『稲盛式経営のポイントは、フィロソフィ(企業哲学)とアメーバ経営。
一言でいえば、それはまるで軍隊であった。
京セラの内部告発本『京セラ 悪の経営術』(瀧本忠夫/イーストプレス/1999年)に、その実態が明らかにされている。
「京セラは、おそらく日本の企業の中で、従業員が定年前に退職していく率のかなり高い会社であると私は思う。(略)過去には40人入った社員が翌月には全員辞めてしまったことがある」(同書)
稲盛の人生論『生き方』もワンマン経営者ならではの、危うい文言が目立つ。
「欲、すなわち私心を抑えることは、利他の心に近づくことです。この自分よりも他者の利を優先するという心は、人間の持つすべての徳の上で特上、最善のものである」(同書154ページ)
強い「思い」と「利他の心」があれば、「仕事」を通じて人生の喜びが得られる……これは会社に自分を捧げる社畜になれば幸せになれる、というブラック企業の論理そのものだ。しかも、「生き方」というタイトルにもかかわらず、その内容は仕事のことばかり。人生哲学を語っているようで、その実、企業哲学を語り、企業の論理を読者に押し付ける一方なのだ。
稲盛が厄介なのは、臨済宗妙心寺派円福寺にて在家得度をしており、仏法の教えに基づいているように見えることだ。ブラック企業の論理も東洋思想という袈裟でくるまれれば、ありがたく見えてしまう。』
仏教と言えば、現在では「葬式仏教」として成り立っている。
その昔は、葬式は部落で行い、お坊さんが来て供養をするというようなことはなかったようだ。
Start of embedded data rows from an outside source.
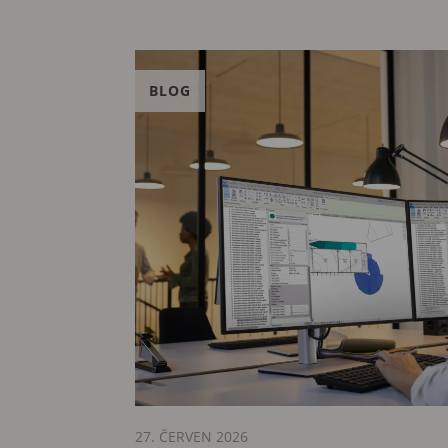
BLOG
27. ČERVEN 2026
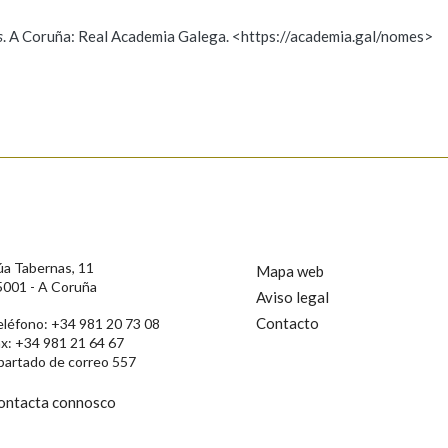
s
. A Coruña: Real Academia Galega. <https://academia.gal/nomes>
ición
s
úa Tabernas, 11
Mapa web
5001 - A Coruña
Aviso legal
Contacto
eléfono: +34 981 20 73 08
ax: +34 981 21 64 67
partado de correo 557
ontacta connosco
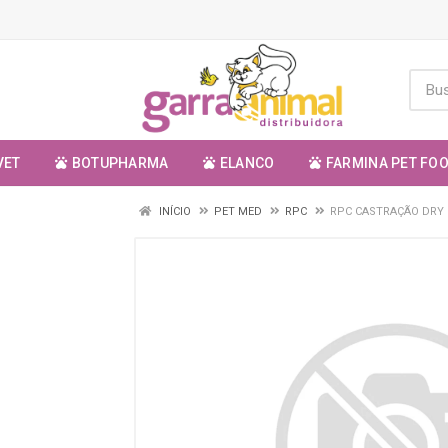
VET
BOTUPHARMA
ELANCO
FARMINA PET FO
INÍCIO
PET MED
RPC
RPC CASTRAÇÃO DRY 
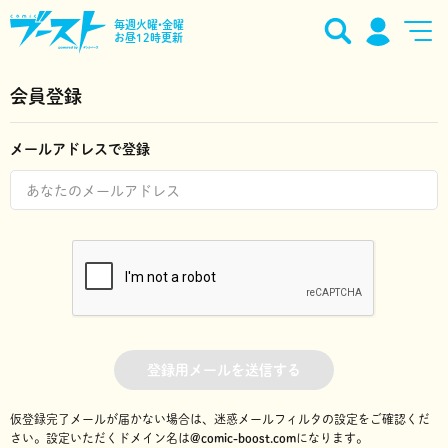
毎週火曜•金曜
お昼12時更新
会員登録
メールアドレスで登録
登録用メールを送信する
仮登録完了メールが届かない場合は、迷惑メールフィルタの設定をご確認くだ
さい。
設定いただくドメイン名は
@comic-boost.com
になります。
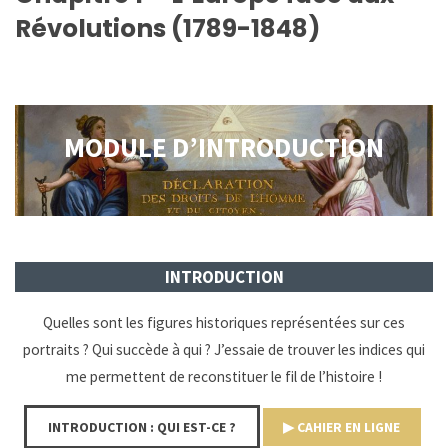
Révolutions (1789-1848)
MODULE D’INTRODUCTION
INTRODUCTION
Quelles sont les figures historiques représentées sur ces
portraits ? Qui succède à qui ? J’essaie de trouver les indices qui
me permettent de reconstituer le fil de l’histoire !
INTRODUCTION : QUI EST-CE ?
▶︎ CAHIER EN LIGNE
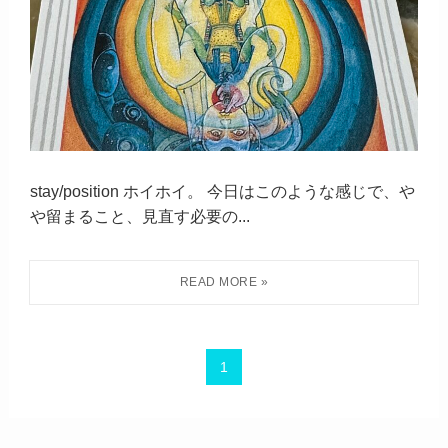
stay/position ホイホイ。 今日はこのような感じで、や
や留まること、見直す必要の...
1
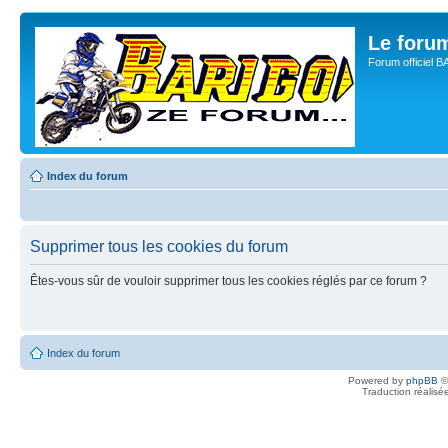
Le for
Forum officiel 
Index du forum
Supprimer tous les cookies du forum
Êtes-vous sûr de vouloir supprimer tous les cookies réglés par ce forum ?
Index du forum
Powered by
phpBB
©
Traduction réalisé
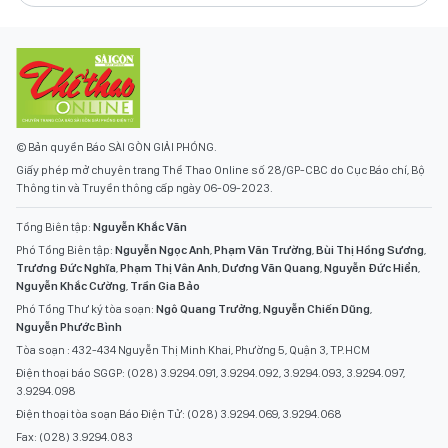
© Bản quyền Báo SÀI GÒN GIẢI PHÓNG.
Giấy phép mở chuyên trang Thể Thao Online số 28/GP-CBC do Cục Báo chí, Bộ
Thông tin và Truyền thông cấp ngày 06-09-2023.
Tổng Biên tập:
Nguyễn Khắc Văn
Phó Tổng Biên tập:
Nguyễn Ngọc Anh
,
Phạm Văn Trường
,
Bùi Thị Hồng Sương
,
Trương Đức Nghĩa
,
Phạm Thị Vân Anh
,
Dương Văn Quang
,
Nguyễn Đức Hiển
,
Nguyễn Khắc Cường
,
Trần Gia Bảo
Phó Tổng Thư ký tòa soạn:
Ngô Quang Trưởng
,
Nguyễn Chiến Dũng
,
Nguyễn Phước Bình
Tòa soạn : 432-434 Nguyễn Thị Minh Khai, Phường 5, Quận 3, TP.HCM
Điện thoại báo SGGP: (028) 3.9294.091, 3.9294.092, 3.9294.093, 3.9294.097,
3.9294.098
Điện thoại tòa soạn Báo Điện Tử: (028) 3.9294.069, 3.9294.068
Fax: (028) 3.9294.083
お坊さんの役目は、仏教の教えに基づいて、人生の生き方を説いた。
もちろん、武士といえども宮仕えのサラリーマンと同様である。
どのように上司に仕え、家庭生活をよりよく生きるための方法を教えてくれたのが、その昔のお坊さんの役目であった。
そのために、お坊さんは信者からのお布施で生活ができたわけである。
私の好きな言葉は「利他の精神」である。
人間の本性は、利己であり、自己中心的であると思う。
「利他」とは、「利益を他人に与える」という意味だ。
そして「利己」は、「利益を自分にいただく」という意味である。
人間の成長は、利己から利他へと考え方が変わっていくところにあると思う。
だから、少しずつ他人のことも考えられるように成長していきたいと思う。
しかし、その哲学が、自分に向くのではなく、他人に強要するようでは、間違っていると思う。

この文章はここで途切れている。